━━━ Task inputs ━━━
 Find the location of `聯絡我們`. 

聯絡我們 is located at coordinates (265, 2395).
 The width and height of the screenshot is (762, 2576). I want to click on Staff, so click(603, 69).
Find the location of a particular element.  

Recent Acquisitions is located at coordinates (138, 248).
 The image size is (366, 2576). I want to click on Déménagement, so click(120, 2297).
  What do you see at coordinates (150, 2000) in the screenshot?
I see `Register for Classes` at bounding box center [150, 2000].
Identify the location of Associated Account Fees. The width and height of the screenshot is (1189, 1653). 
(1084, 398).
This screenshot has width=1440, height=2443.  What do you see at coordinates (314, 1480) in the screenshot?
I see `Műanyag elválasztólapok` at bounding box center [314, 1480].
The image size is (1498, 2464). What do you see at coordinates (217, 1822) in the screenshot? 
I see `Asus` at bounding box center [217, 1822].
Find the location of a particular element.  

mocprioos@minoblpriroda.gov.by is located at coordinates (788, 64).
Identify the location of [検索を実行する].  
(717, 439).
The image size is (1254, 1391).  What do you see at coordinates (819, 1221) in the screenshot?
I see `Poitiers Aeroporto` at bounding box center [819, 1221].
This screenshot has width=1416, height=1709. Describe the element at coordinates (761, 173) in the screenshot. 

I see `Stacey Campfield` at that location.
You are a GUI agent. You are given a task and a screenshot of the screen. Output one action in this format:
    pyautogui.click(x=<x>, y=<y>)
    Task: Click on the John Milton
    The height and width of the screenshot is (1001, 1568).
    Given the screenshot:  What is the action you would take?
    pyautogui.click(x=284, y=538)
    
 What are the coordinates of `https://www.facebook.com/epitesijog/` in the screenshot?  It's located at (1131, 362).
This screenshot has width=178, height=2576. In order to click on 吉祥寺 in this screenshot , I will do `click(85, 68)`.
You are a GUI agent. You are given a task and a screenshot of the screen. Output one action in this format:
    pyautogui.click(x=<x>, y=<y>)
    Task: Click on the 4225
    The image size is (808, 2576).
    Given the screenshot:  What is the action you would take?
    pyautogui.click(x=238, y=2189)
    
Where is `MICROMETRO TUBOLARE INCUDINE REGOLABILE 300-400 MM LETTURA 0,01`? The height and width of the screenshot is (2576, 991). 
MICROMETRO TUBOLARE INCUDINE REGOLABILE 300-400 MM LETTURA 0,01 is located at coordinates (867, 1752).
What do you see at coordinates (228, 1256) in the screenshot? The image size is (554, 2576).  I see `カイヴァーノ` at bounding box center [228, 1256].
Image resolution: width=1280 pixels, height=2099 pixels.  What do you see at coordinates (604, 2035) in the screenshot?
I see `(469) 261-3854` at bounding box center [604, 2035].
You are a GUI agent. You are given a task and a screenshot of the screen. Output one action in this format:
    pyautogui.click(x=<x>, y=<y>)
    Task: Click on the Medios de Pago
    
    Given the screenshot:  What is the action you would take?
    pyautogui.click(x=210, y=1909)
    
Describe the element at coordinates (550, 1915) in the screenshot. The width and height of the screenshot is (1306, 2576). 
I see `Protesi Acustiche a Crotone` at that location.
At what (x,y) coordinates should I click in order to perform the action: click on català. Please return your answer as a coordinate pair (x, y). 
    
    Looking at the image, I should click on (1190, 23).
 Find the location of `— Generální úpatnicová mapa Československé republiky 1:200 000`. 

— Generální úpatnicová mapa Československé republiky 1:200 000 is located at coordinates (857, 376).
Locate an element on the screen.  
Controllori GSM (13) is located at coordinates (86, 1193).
━━━
Task description: Each of the entries must be set down exactly, none omitted.

Answer for the task:
 Find the location of `聯絡我們`. 

聯絡我們 is located at coordinates (265, 2395).
 The width and height of the screenshot is (762, 2576). I want to click on Staff, so click(603, 69).
Find the location of a particular element.  

Recent Acquisitions is located at coordinates (138, 248).
 The image size is (366, 2576). I want to click on Déménagement, so click(120, 2297).
  What do you see at coordinates (150, 2000) in the screenshot?
I see `Register for Classes` at bounding box center [150, 2000].
Identify the location of Associated Account Fees. The width and height of the screenshot is (1189, 1653). 
(1084, 398).
This screenshot has width=1440, height=2443.  What do you see at coordinates (314, 1480) in the screenshot?
I see `Műanyag elválasztólapok` at bounding box center [314, 1480].
The image size is (1498, 2464). What do you see at coordinates (217, 1822) in the screenshot? 
I see `Asus` at bounding box center [217, 1822].
Find the location of a particular element.  

mocprioos@minoblpriroda.gov.by is located at coordinates (788, 64).
Identify the location of [検索を実行する].  
(717, 439).
The image size is (1254, 1391).  What do you see at coordinates (819, 1221) in the screenshot?
I see `Poitiers Aeroporto` at bounding box center [819, 1221].
This screenshot has width=1416, height=1709. Describe the element at coordinates (761, 173) in the screenshot. 

I see `Stacey Campfield` at that location.
You are a GUI agent. You are given a task and a screenshot of the screen. Output one action in this format:
    pyautogui.click(x=<x>, y=<y>)
    Task: Click on the John Milton
    The height and width of the screenshot is (1001, 1568).
    Given the screenshot:  What is the action you would take?
    pyautogui.click(x=284, y=538)
    
 What are the coordinates of `https://www.facebook.com/epitesijog/` in the screenshot?  It's located at (1131, 362).
This screenshot has width=178, height=2576. In order to click on 吉祥寺 in this screenshot , I will do `click(85, 68)`.
You are a GUI agent. You are given a task and a screenshot of the screen. Output one action in this format:
    pyautogui.click(x=<x>, y=<y>)
    Task: Click on the 4225
    The image size is (808, 2576).
    Given the screenshot:  What is the action you would take?
    pyautogui.click(x=238, y=2189)
    
Where is `MICROMETRO TUBOLARE INCUDINE REGOLABILE 300-400 MM LETTURA 0,01`? The height and width of the screenshot is (2576, 991). 
MICROMETRO TUBOLARE INCUDINE REGOLABILE 300-400 MM LETTURA 0,01 is located at coordinates (867, 1752).
What do you see at coordinates (228, 1256) in the screenshot? The image size is (554, 2576).  I see `カイヴァーノ` at bounding box center [228, 1256].
Image resolution: width=1280 pixels, height=2099 pixels.  What do you see at coordinates (604, 2035) in the screenshot?
I see `(469) 261-3854` at bounding box center [604, 2035].
You are a GUI agent. You are given a task and a screenshot of the screen. Output one action in this format:
    pyautogui.click(x=<x>, y=<y>)
    Task: Click on the Medios de Pago
    
    Given the screenshot:  What is the action you would take?
    pyautogui.click(x=210, y=1909)
    
Describe the element at coordinates (550, 1915) in the screenshot. The width and height of the screenshot is (1306, 2576). 
I see `Protesi Acustiche a Crotone` at that location.
At what (x,y) coordinates should I click in order to perform the action: click on català. Please return your answer as a coordinate pair (x, y). 
    
    Looking at the image, I should click on (1190, 23).
 Find the location of `— Generální úpatnicová mapa Československé republiky 1:200 000`. 

— Generální úpatnicová mapa Československé republiky 1:200 000 is located at coordinates (857, 376).
Locate an element on the screen.  
Controllori GSM (13) is located at coordinates (86, 1193).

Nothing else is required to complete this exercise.